Friday, June 29, 2007

A String in the Harp by Nancy Bond


I found this great deal (brand new for $2.99) in the Salt Lake City Barnes & Noble the other week, so am guessing it might be a summer reading special in all their stores. Perfect for stocking up on good youth books--if they are avid readers.

The display in Salt Lake carried several similar books--all award winning in previous years. A String in the Harp, by Nancy Bond, won a Newbery Honor, and several other awards in its time. It was first published in 1976. This latest edition was published by Aladdin Paperbacks in May 2007. It was written for ages 9 - 13.

I suggest the need for avid readers because the book tends to be a little long winded in places when compared with today's material. Having said that, I have to admit I’m engrossed. Mind you, it is set in Wales, UK--a hop and a skip up the road from Caernarvon, the town where I was born, so I guess I am a little biased.

When I was young, my family often traveled the long coastal road from Aberystwyth alongside Cardigan Bay on our way to a Welsh holiday destination.
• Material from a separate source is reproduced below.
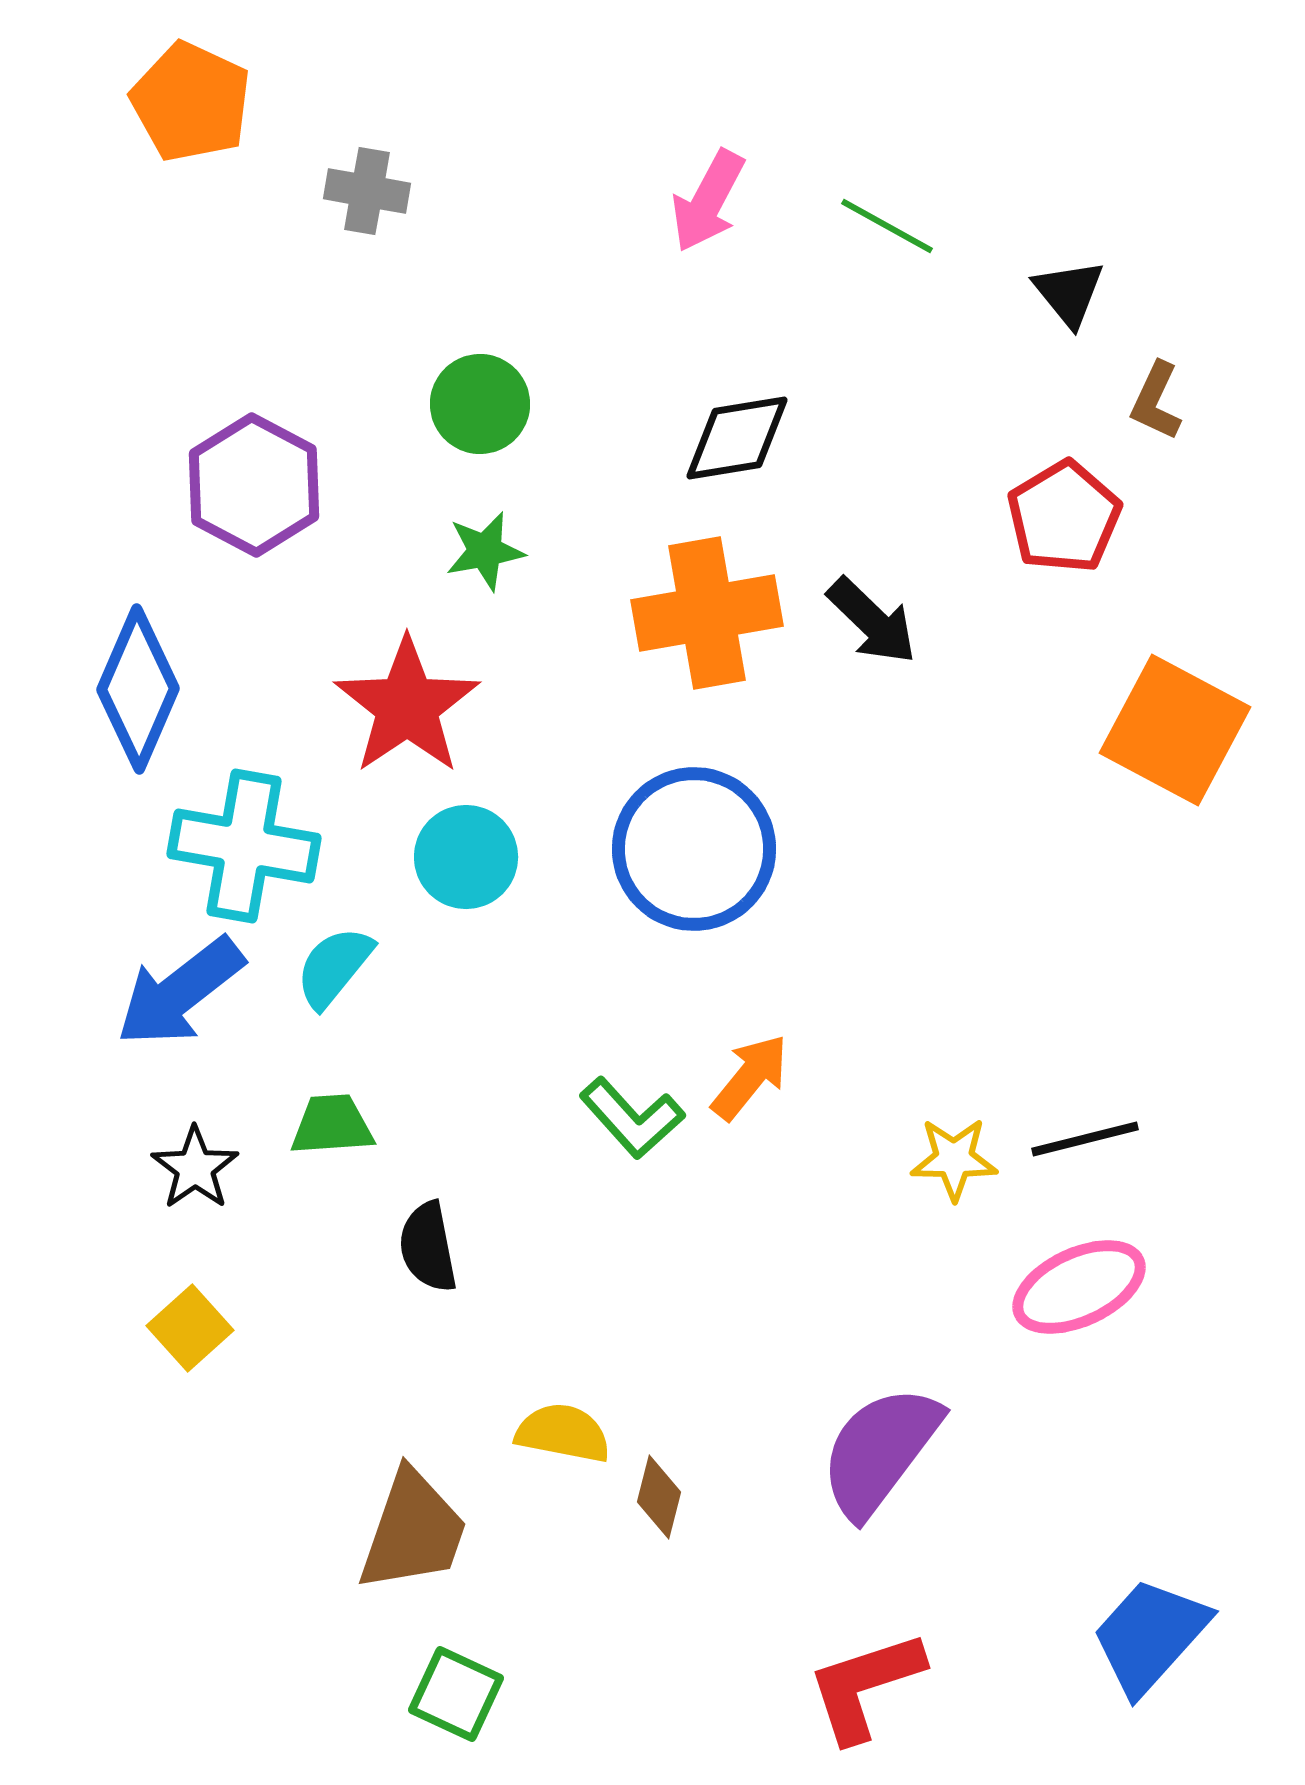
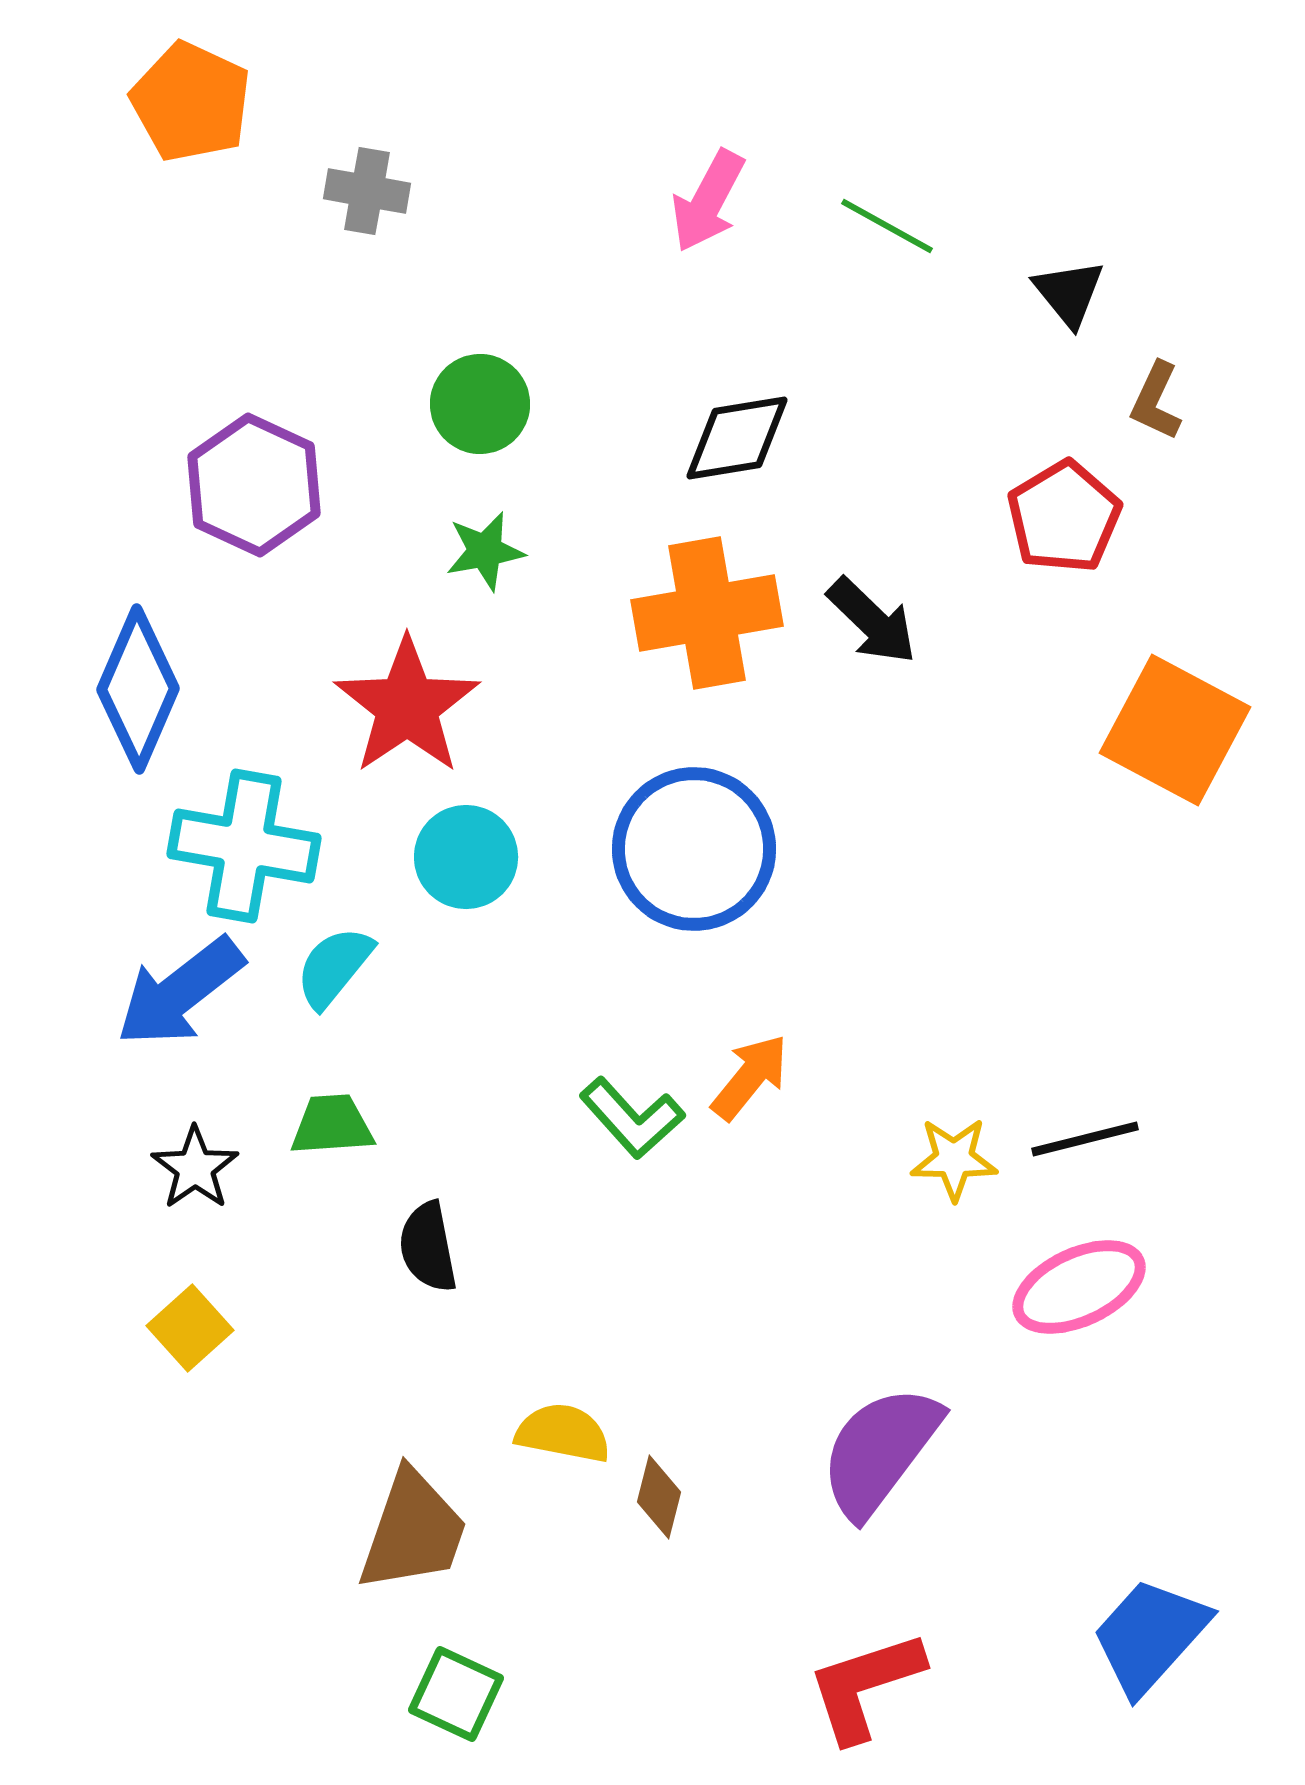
purple hexagon: rotated 3 degrees counterclockwise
I can see in vivid detail every description Nancy writes.

The story tells what happens to three American children, unwillingly transplanted to Wales for one year, when one of them finds an ancient harp-tuning key that takes him back to the time of the great sixth-century bard, Taliesin.

To quote from the book blurb, “When fifteen-year-old Jen Morgan flies to Wales to spend Christmas with her family, she’s not expecting much from the holiday. A year after her mother’s sudden death, her father is preoccupied by the teaching job that has brought him and Jen’s younger siblings to Wales for the year. Her brother, Peter, is alternately hostile and sullen, and her sister Becky, misses Jen terribly.

"Then Peter tells Jan he’s found a strange artifact, a harp key that shows him pictures from the life of Taliesin, the great bard whose life in six century Wales has been immortalized in legend. At first Jen doesn’t believe him, but when the keys existence – and it strange properties – become known to the wider world, the Morgans must act together against a threat to the key and to their family."

I recommend this book because it not only transports the reader to another country and brings the place to life, but it also dives back in time and turns an adventure into a fascinating history lesson in disguise. And it's clean, to boot.

2 comments:

Tristi Pinkston said...

That does sound good -- thanks for the recommendation.

Now I want to go to Wales more than ever!

Heather B. Moore said...

Thanks for this, Anne. It looks really interesting. I always love recommendations for my kids (and myself).